# EXERCISE DETAILS
Because the pictures are not wanted, give back only the exact text of every entry below.

Start of PROVIDED MATERIAL

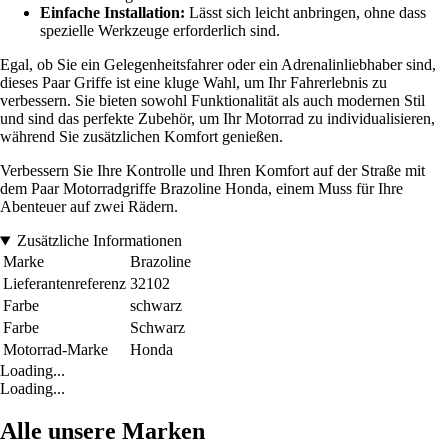
Einfache Installation:
Lässt sich leicht anbringen, ohne dass
spezielle Werkzeuge erforderlich sind.
Egal, ob Sie ein Gelegenheitsfahrer oder ein Adrenalinliebhaber sind,
dieses Paar Griffe ist eine kluge Wahl, um Ihr Fahrerlebnis zu
verbessern. Sie bieten sowohl Funktionalität als auch modernen Stil
und sind das perfekte Zubehör, um Ihr Motorrad zu individualisieren,
während Sie zusätzlichen Komfort genießen.
Verbessern Sie Ihre Kontrolle und Ihren Komfort auf der Straße mit
dem Paar Motorradgriffe Brazoline Honda, einem Muss für Ihre
Abenteuer auf zwei Rädern.
Zusätzliche Informationen
Marke
Brazoline
Lieferantenreferenz
32102
Farbe
schwarz
Farbe
Schwarz
Motorrad-Marke
Honda
Loading...
Loading...
Alle unsere Marken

End of PROVIDED MATERIAL

# SOLUTION TO THIS TASK
Einfache Installation:
Lässt sich leicht anbringen, ohne dass
spezielle Werkzeuge erforderlich sind.
Egal, ob Sie ein Gelegenheitsfahrer oder ein Adrenalinliebhaber sind,
dieses Paar Griffe ist eine kluge Wahl, um Ihr Fahrerlebnis zu
verbessern. Sie bieten sowohl Funktionalität als auch modernen Stil
und sind das perfekte Zubehör, um Ihr Motorrad zu individualisieren,
während Sie zusätzlichen Komfort genießen.
Verbessern Sie Ihre Kontrolle und Ihren Komfort auf der Straße mit
dem Paar Motorradgriffe Brazoline Honda, einem Muss für Ihre
Abenteuer auf zwei Rädern.
Zusätzliche Informationen
Marke
Brazoline
Lieferantenreferenz
32102
Farbe
schwarz
Farbe
Schwarz
Motorrad-Marke
Honda
Loading...
Loading...
Alle unsere Marken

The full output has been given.